2.      Perilaku operasional (operational behavior)
Paradigma, keyakinan dasar dan nilai dasar organisasi dikomunikasikan kepada seluruh personel dengan memasukkan hal tersebut ke dalam peraturan, sistem dan prosedur serta keputusan resmi yang dibuat. Dengan cara ini, sistem dan prosedur, peraturan dan keputusan menjadi komunikator secara berkelanjutan bagi paradigma, keyakinan dan nilai dasar organisasi.
Perbedaan pendekatan perilaku pribadi dan pendekatan perilaku operasional adalah sebagai berikut :
NO
KARAKTERISTIK
PENDEKATAN PRIBADI
PENDEKATAN OPERASIONAL
1.
Cara penyampaian
Melalui internalisasi sistematik (melalui pemberian contoh perilaku nyata dalam  keseharian)

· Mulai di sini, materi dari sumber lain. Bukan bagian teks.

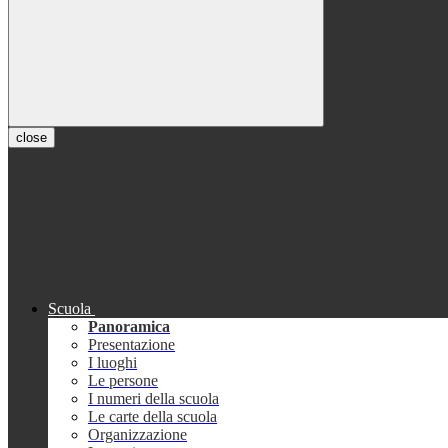
close
Scuola
Panoramica
Presentazione
I luoghi
Le persone
I numeri della scuola
Le carte della scuola
Organizzazione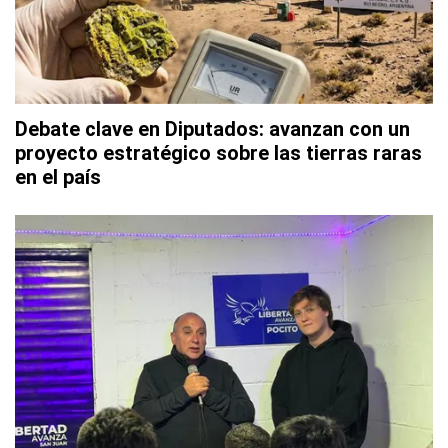
Debate clave en Diputados: avanzan con un
proyecto estratégico sobre las tierras raras
en el país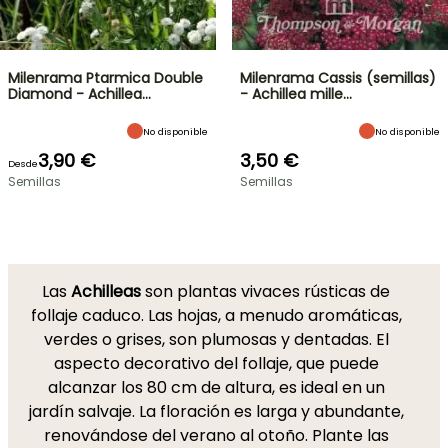
Milenrama Ptarmica Double
Milenrama Cassis (semillas)
Diamond - Achillea…
- Achillea mille…
No disponible
No disponible
3,90 €
3,50 €
Desde
Semillas
Semillas
Las
Achilleas
son plantas vivaces rústicas de
follaje caduco. Las hojas, a menudo aromáticas,
verdes o grises, son plumosas y dentadas. El
aspecto decorativo del follaje, que puede
alcanzar los 80 cm de altura, es ideal en un
jardín salvaje. La floración es larga y abundante,
renovándose del verano al otoño. Plante las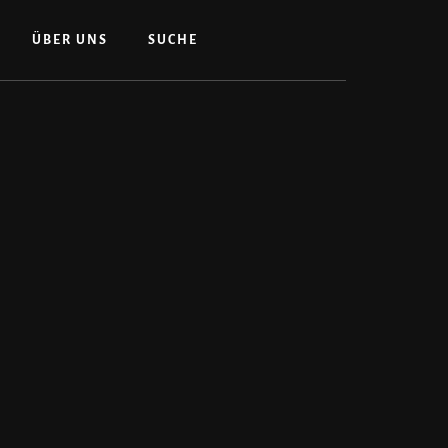
ÜBER UNS
SUCHE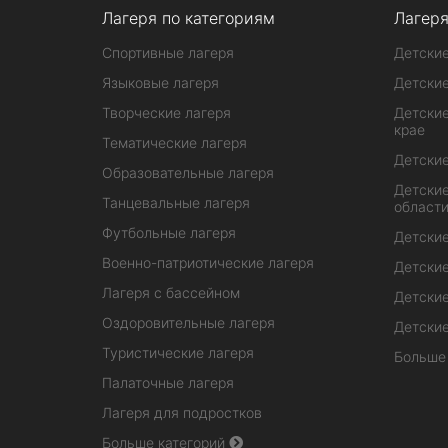
Лагеря по категориям
Лагеря
Спортивные лагеря
Детские
Языковые лагеря
Детские
Творческие лагеря
Детские
крае
Тематические лагеря
Детские
Образовательные лагеря
Детские
Танцевальные лагеря
област
Футбольные лагеря
Детские
Военно-патриотические лагеря
Детские
Лагеря с бассейном
Детские
Оздоровительные лагеря
Детские
Туристические лагеря
Больше
Палаточные лагеря
Лагеря для подростков
Больше категорий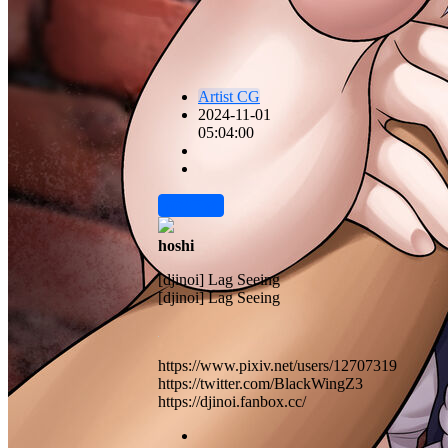
Artist CG
2024-11-01
05:04:00
前往下载
hoshi
[djinoi] Lag Seeing
[djinoi] Lag Seeing
https://www.pixiv.net/users/12707319
https://twitter.com/BlackWingZ3
https://djinoi.fanbox.cc/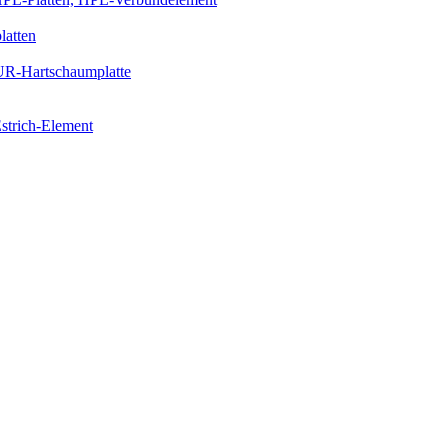
latten
PUR-Hartschaumplatte
strich-Element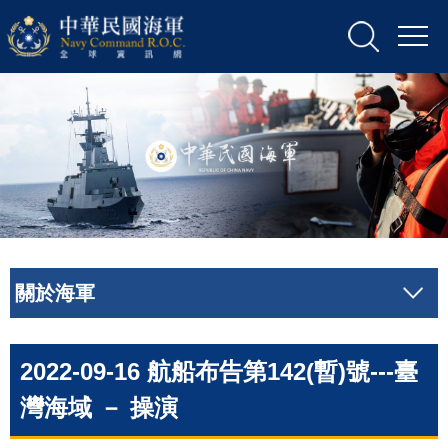
關於海軍
2022-09-16 航船布告第142(暫)號---臺
灣海域 － 操演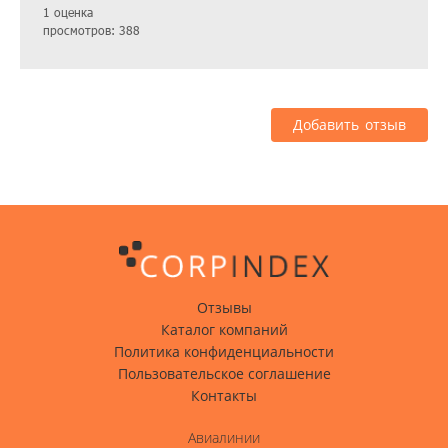
1 оценка
просмотров: 388
Добавить отзыв
Отзывы
Каталог компаний
Политика конфиденциальности
Пользовательское соглашение
Контакты
Авиалинии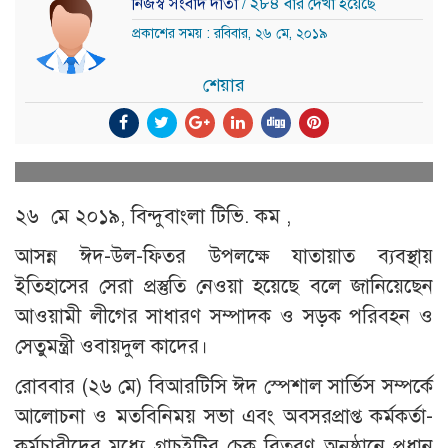
নিজস্ব সংবাদ দাতা
/ ২৮৪ বার দেখা হয়েছে
প্রকাশের সময় : রবিবার, ২৬ মে, ২০১৯
শেয়ার
২৬ মে ২০১৯, বিন্দুবাংলা টিভি. কম ,
আসন্ন ঈদ-উল-ফিতর উপলক্ষে যাতায়াত ব্যবস্থায়
ইতিহাসের সেরা প্রস্তুতি নেওয়া হয়েছে বলে জানিয়েছেন
আওয়ামী লীগের সাধারণ সম্পাদক ও সড়ক পরিবহন ও
সেতুমন্ত্রী ওবায়দুল কাদের।
রোববার (২৬ মে) বিআরটিসি ঈদ স্পেশাল সার্ভিস সম্পর্কে
আলোচনা ও মতবিনিময় সভা এবং অবসরপ্রাপ্ত কর্মকর্তা-
কর্মচারীদের মধ্যে গ্রাচুইটির চেক বিতরণ অনুষ্ঠানে প্রধান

Dengan memasukkan hal tersebut ke dalam peraturan, sistem dan prosedur serta keputusan resmi yang dibuat
2.
Ruang lingkup
Sempit, hanya karyawan yang menyaksikan perilaku manajemen yang dapat menerima komunikasi
Sangat luas, mencakup seluruh karyawan perusahaan
3.
Jangka waktu
Singkat
Panjang (lama)

Melalui proses SPPM, paradigma, keyakinan dan nilai dasar akan diterjemahkan ke dalam tindakan nyata. Sebagai contoh dalam proses perumusan strategi, disamping ditetapkan visi dan misi organisasi, juga dilakukan perumusan keyakinan dasar dan nilai dasar organisasi. Dalam merumuskan keyakinan dasar dan nilai dasar organisasi tersebut, manajemen dapat memilih keyakinan dasar dan nilai dasar yang perlu ditonjolkan untuk dijadikan sebagai pembeda organisasi perusahaan dengan perusahaan lain. Kemudian keyakinan dan nilai dasar yang telah diterjemahkan ke dalam action plan melalui sistem perencanaan strategik, sistem penyusunan program dan sistem penyusunan anggaran. Melalui ketiga sistem tersebut, paradigma, keyakinan dan nilai dasar diterjemahkan ke dalam sasaran strategik, inisiatif strategik, rencana laba jangka panjanag dan rencana laba jangka pendek.